Pan Prior is the proposed scientific name for the common ancestor of humans (Homo Sapiens) and chimpanzees (Pan Troglodytes). No fossil remains have been found for this missing link, but analysis of DNA suggests it's one-time existence. Humans and chimps are very similar genetically, and most of the differences involve duplicate genes or the fusing of chimps chromosome 2A and 2B into a single human chromosome (#2). Presumably, Pan Prior had the extra chromosome of the rest of the Great Apes.
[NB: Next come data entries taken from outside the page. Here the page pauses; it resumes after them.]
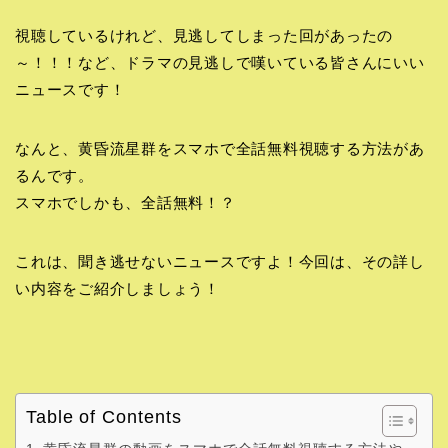
視聴しているけれど、見逃してしまった回があったの
～！！！など、ドラマの見逃しで嘆いている皆さんにいい
ニュースです！
なんと、黄昏流星群をスマホで全話無料視聴する方法があ
るんです。
スマホでしかも、全話無料！？
これは、聞き逃せないニュースですよ！今回は、その詳し
い内容をご紹介しましょう！
Table of Contents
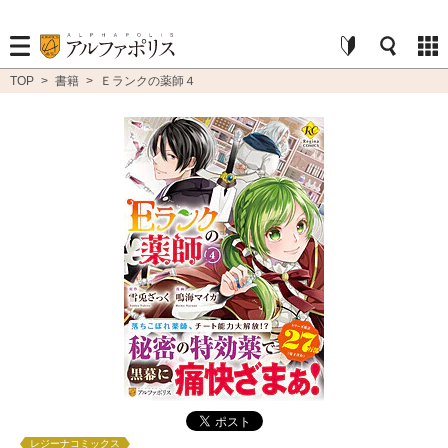
TOP
>
書籍
>
Ｅランクの薬師４
レジーナコミックス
What we can surmise about Pan Prior:

  • It lived in African forests more than 6 million years ago.
  • When the Ice Age made forests shrink about 7 million years ago, Pan Prior was split into two subgroups. The subgroup that spread to the grasslands became man.
  • It may have been tool-using, as both species to evolve from it are. (On the other hand, Chimp tool use might be geologically recent, say the past 4,300 years or so)
  • It was probably rather smaller than modern humans.
  • It was generally a very adaptable species, willing to switch up it's behavior to survive in new environments.

Sources

Bibliography
1. Nonfiction Book: World Without Us by Alan Weisman

Game and Story Use

  • Could be another competing ancestor species in a game set far enough back, giving Neanderthal and Homo Erectus a run for their money.
  • In some hidden valley or deep jungle, Pan Prior (or a third species sharing common ancestry with it) remains to this modern day.
    • Perhaps run-ins lead to Big Foot reports.
    • When loggers try to hack down the jungle home of Pan Prior, things go badly.
  • The name could be modified for future apes descended from Chimpanzees. Pan Superior, Pan Sapiens, Pan Postal, Pan Horribilus, etc.
    • Or as Pyotr Pan, the Russian hominid who never grew up. Okay. Maybe not.